Nimm doch nicht alles so wörtlich. Ich bin mir sicher, du weißt sehr gut: Nur weil jemand tot ist, bedeutet das nicht automatisch, dass er seinen Frieden gefunden hat. Der Geist machte eine Pause und warf Alex einen wissenden Seitenblick zu. Deine Furcht davor, diesen Ort zu verlassen, ist irrational, das ist dir doch bewusst.
Alex runzelte die Stirn. Als sie im Alter von sechs Jahren angefangen hatte, Geister zu sehen, waren ihr nur zwei Dinge seltsamer vorgekommen als dieser Umstand an sich: die unglaubliche Neugier der Toten, mit der sie ihre Nasen in alles steckten, was sie nichts anging, und ihre unglaubliche Großzügigkeit, wenn es darum ging, gute Ratschläge zu verteilen. Als hätte das Sterben bei vielen Menschen nicht nur den Tod, sondern auch die Verwandlung in tratschsüchtige Talkshow-Gastgeber zur Folge.
„Hör zu, ich fürchte mich nicht davor, von hier wegzugehen. Ich will es bloß nicht. Du hast selbst gesagt, wie friedlich es ist, und du hast recht. Ich liebe Oklahoma und die Prärie, und außerdem habe ich einen sehr guten Job hier, also warum sollte ich irgendwo anders hinwollen?“
Es ist ein großer Unterschied, ob jemand an einem Ort leben möchte, weil er ihm gefällt, oder man nur dort bleibt, weil der Rest der Welt da draußen einem Angst macht.
„Bist du eigentlich taub? Ich dachte, ich hätte gerade gesagt, dass es nichts mit Angst zu tun. Bin ich etwa nicht in Flagstaff gewesen, und zwar für ganze drei Tage?“
Ja, und du hast jede Sekunde dieses kleinen Ausflugs gehasst. „Quatsch. Ich habe mich gefreut, Tessa wiederzusehen.“
Und jetzt mache ich mir erst recht höllische Sorgen um sie. Alex schloss für einen Moment die Augen und sah wieder den dichten Rauch vor sich. Sie konnte förmlich den beißenden Gestank riechen, als Computer und Monitore in der enormen Hitze des Feuers einfach geschmolzen und nichts als verkohlte Klumpen aus Metall und Plastik übrig geblieben waren. Professor Carswell hatte ihr versichert, dass Tessa bestimmt nichts geschehen sei, aber angesichts des schrecklichen Unfalls, den Alex schließlich selbst miterlebt hatte, fiel es ihr schwer, sich vorzustellen, wie ihre Freundin das Inferno überlebt haben sollte. Aber nichts von alldem hat diesen neugierigen Geist zu interessieren, es ist allein meine Sache.

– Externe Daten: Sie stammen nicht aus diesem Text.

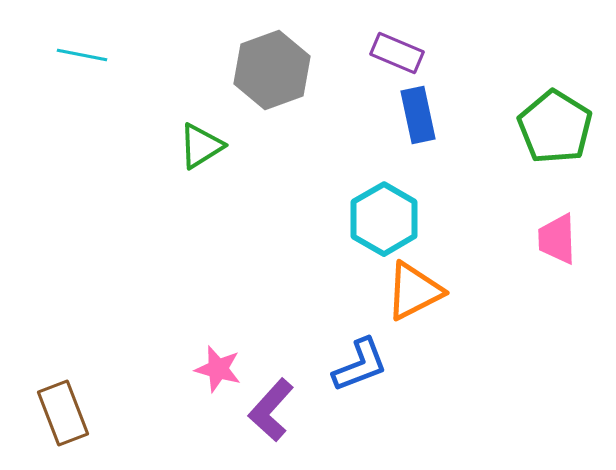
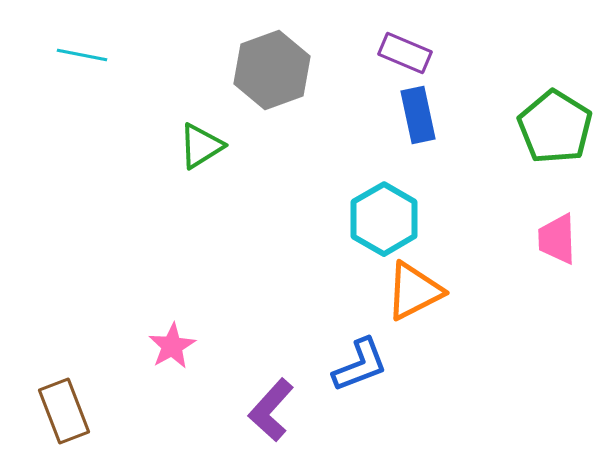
purple rectangle: moved 8 px right
pink star: moved 46 px left, 23 px up; rotated 27 degrees clockwise
brown rectangle: moved 1 px right, 2 px up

Seit deiner Rückkehr bist du kein einziges Mal in die Stadt gefahren. Stattdessen drückst du Sam deine Einkaufsliste in die Hand, nur damit du um Himmels willen keinen Schritt über die Grenze zur Zivilisation machen musst. Alexandra, wenn jemand so weit geht, sich von einem Ranchangestellten Tampons besorgen zu lassen, dann ist er auf dem besten Weg, zum Einsiedler zu werden.
„Aha, und was ist mit dir? Wieso geisterst du immer noch hier in der Gegend rum? Ausgerechnet du fühlst dich berufen, mir zu erzählen, ich würde mich hier verkriechen. Da nennt ja wohl ein Esel den anderen Langohr.“ Alex musterte demonstrativ die altertümliche Kleidung von Andred, der kaum mehr als eine bunte Leinentunika und ein Paar Ledersandalen trug. „Was ist das eigentlich für ein Name? Andred? Wann genau bist du noch mal gestorben?“
Der Name Andred ist sehr alt, woran sich unschwer erkennen lässt, dass ich bereits seit geraumer Zeit hier bin.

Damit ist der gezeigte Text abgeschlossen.